-- Opening Marker --

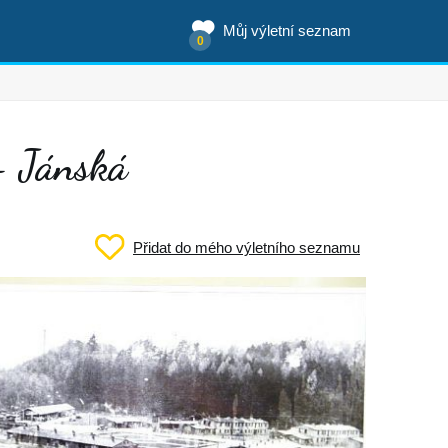
Můj výletní seznam
0
- Jánská
Přidat do mého výletního seznamu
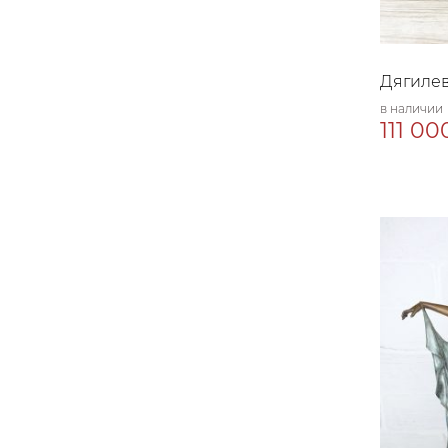
Дягилев
в наличии
111 00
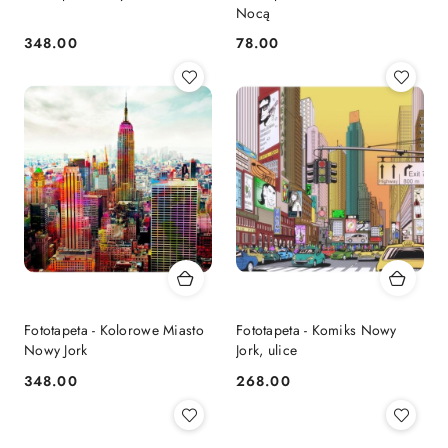
Nocą
348.00
78.00
Cena:
Cena:
Fototapeta - Kolorowe Miasto
Fototapeta - Komiks Nowy
Nowy Jork
Jork, ulice
348.00
268.00
Cena:
Cena:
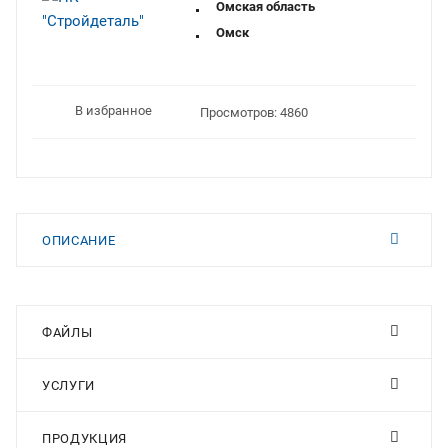
Омская область
Омск
В избранное
Просмотров: 4860
ОПИСАНИЕ
ФАЙЛЫ
УСЛУГИ
ПРОДУКЦИЯ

-- Closing Marker --

Exercise directions.
Each entry needs to be returned verbatim, with its pictures left out.

Exercise response.
Můj výletní seznam
0
- Jánská
Přidat do mého výletního seznamu
Дягилев
в наличии
111 00
Nocą
348.00
78.00
Cena:
Cena:
Fototapeta - Kolorowe Miasto
Fototapeta - Komiks Nowy
Nowy Jork
Jork, ulice
348.00
268.00
Cena:
Cena:
Омская область
Омск
В избранное
Просмотров: 4860
ОПИСАНИЕ
ФАЙЛЫ
УСЛУГИ
ПРОДУКЦИЯ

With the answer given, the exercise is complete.